Conceived in a Melbourne café, KeepCup designed a reusable cup that worked for both coffee drinkers and coffee makers – the baristas who have the challenging task of making high quality coffee accurately and at volume. Twelve years on, these design considerations continue to set KeepCup apart from its competitors when it comes to serving great coffee.
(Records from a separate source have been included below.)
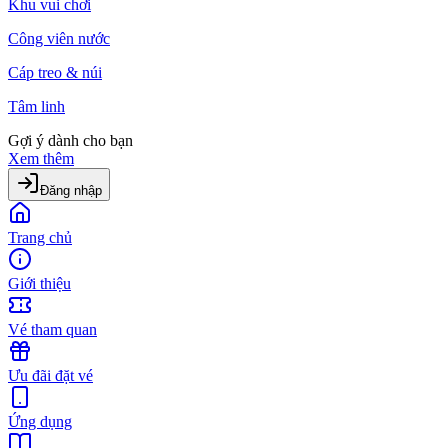
Khu vui chơi
Công viên nước
Cáp treo & núi
Tâm linh
Gợi ý dành cho bạn
Xem thêm
Đăng nhập
Trang chủ
Giới thiệu
Vé tham quan
Ưu đãi đặt vé
Ứng dụng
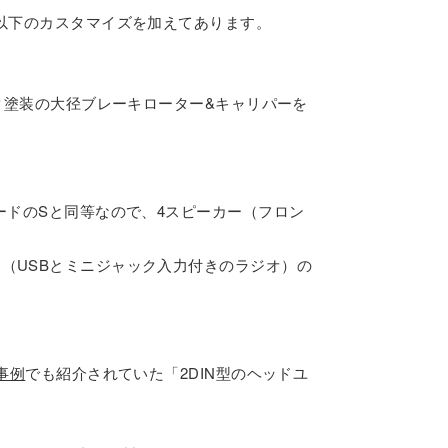
、以下のカスタマイズを加えてあります。
ク塗装の大径ブレーキローター&キャリパーを
ードのSと同等なので、4スピーカー（フロン
（USBとミニジャック入力付きのラジオ）の
事例
でも紹介されていた「2DIN型のヘッドユ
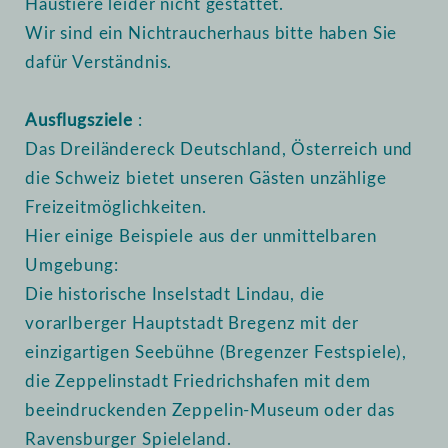
Haustiere leider nicht gestattet.
Wir sind ein Nichtraucherhaus bitte haben Sie
dafür Verständnis.
Ausflugsziele
:
Das Dreiländereck Deutschland, Österreich und
die Schweiz bietet unseren Gästen unzählige
Freizeitmöglichkeiten.
Hier einige Beispiele aus der unmittelbaren
Umgebung:
Die historische Inselstadt Lindau, die
vorarlberger Hauptstadt Bregenz mit der
einzigartigen Seebühne (Bregenzer Festspiele),
die Zeppelinstadt Friedrichshafen mit dem
beeindruckenden Zeppelin-Museum oder das
Ravensburger Spieleland.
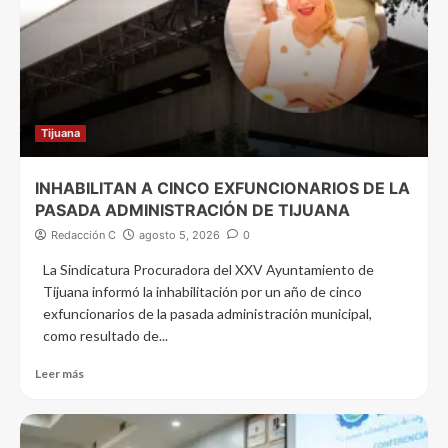
Tijuana
INHABILITAN A CINCO EXFUNCIONARIOS DE LA
PASADA ADMINISTRACIÓN DE TIJUANA
Redacción C
agosto 5, 2026
0
La Sindicatura Procuradora del XXV Ayuntamiento de
Tijuana informó la inhabilitación por un año de cinco
exfuncionarios de la pasada administración municipal,
como resultado de...
Leer más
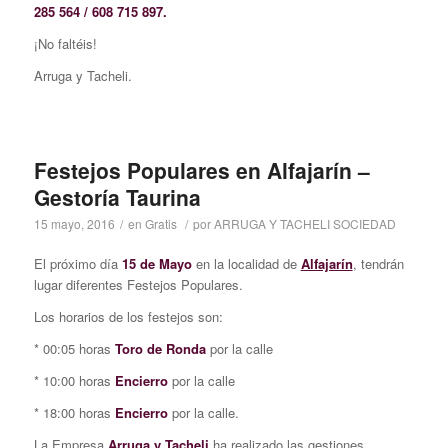
285 564 / 608 715 897.
¡No faltéis!
Arruga y Tacheli.
Festejos Populares en Alfajarín –
Gestoría Taurina
15 mayo, 2016
/
en
Gratis
/
por
ARRUGA Y TACHELI SOCIEDAD
El próximo día
15 de Mayo
en la localidad de
Alfajarín
, tendrán
lugar diferentes Festejos Populares.
Los horarios de los festejos son:
* 00:05 horas
Toro de Ronda
por la calle
* 10:00 horas
Encierro
por la calle
* 18:00 horas
Encierro
por la calle.
La Empresa
Arruga y Tacheli
ha realizado las gestiones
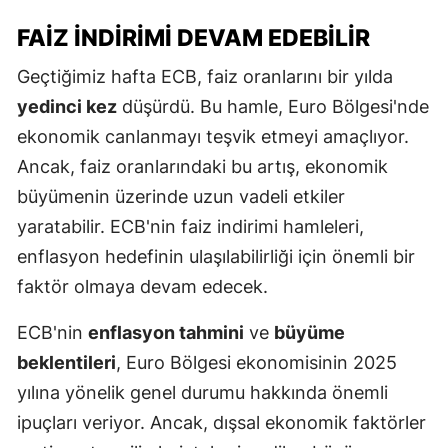
FAIZ İNDIRIMI DEVAM EDEBILIR
Geçtiğimiz hafta ECB, faiz oranlarını bir yılda
yedinci kez
düşürdü. Bu hamle, Euro Bölgesi'nde
ekonomik canlanmayı teşvik etmeyi amaçlıyor.
Ancak, faiz oranlarındaki bu artış, ekonomik
büyümenin üzerinde uzun vadeli etkiler
yaratabilir. ECB'nin faiz indirimi hamleleri,
enflasyon hedefinin ulaşılabilirliği için önemli bir
faktör olmaya devam edecek.
ECB'nin
enflasyon tahmini
ve
büyüme
beklentileri
, Euro Bölgesi ekonomisinin 2025
yılına yönelik genel durumu hakkında önemli
ipuçları veriyor. Ancak, dışsal ekonomik faktörler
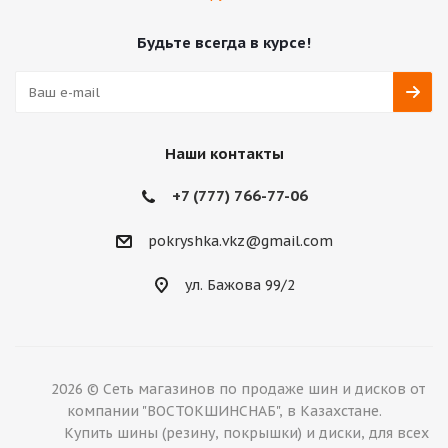
Будьте всегда в курсе!
Наши контакты
+7 (777) 766-77-06
pokryshka.vkz@gmail.com
ул. Бажова 99/2
2026 © Сеть магазинов по продаже шин и дисков от
компании "ВОСТОКШИНСНАБ", в Казахстане.
Купить шины (резину, покрышки) и диски, для всех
The drafted cup design ensures the perfect pour and fits neatly under coffee machine group heads to keep extraction and crema intact. KeepCup sizes also replicate industry standard volumes for correct coffee-to-milk ratio. Meanwhile, the firm, easy to press-on lids ensure a no-spill speedy service.
The endorsement of baristas and the independent coffee scene was instrumental in driving the reuseable cup movement. Many early adopters remain KeepCup customers to this day and this customer journey reflects the journey of the business.
Starting with legendary independents like the amazing Prufrock Coffee Roasters, who successfully launched the first KeepCup Exchange programme. Prufrock customers could purchase a co-branded Prufrock KeepCup and swap it each time they returned to Prufrock for a takeaway. The KeepCup Exchange sped up service flow and encouraged customer loyalty, lowering barriers to reuse.
Through the advocacy of KeepCup users, Caffè Nero has taken reuse to a larger stage. By putting KeepCup in every UK store and rewarding customers using reusable cups with additional loyalty card stamps, Caffè Nero saw 13% of its customers using reusables before the pandemic.
The lessons here are clear: inspire your customers and help them integrate reusables into their lives.
And then lifting the bar for cafés around the world, and going completely single-use free, is The Wildcat café in Fort William in the Scottish Highlands. Initially, The Wildcat charged an additional 10p for every takeaway coffee but ultimately decided this wasn’t enough to change behaviour. Following a successful six-day trial, The Wildcat made the decision to go completely single-use coffee cup free and haven’t looked back.
Reducing environmental impact in the reuse revolution is about even more than a beautiful product fit for purpose. Impact minimisation drives the design decisions across every aspect of KeepCup, from the materials used to manufacturing decisions and consideration of end-of-life solutions.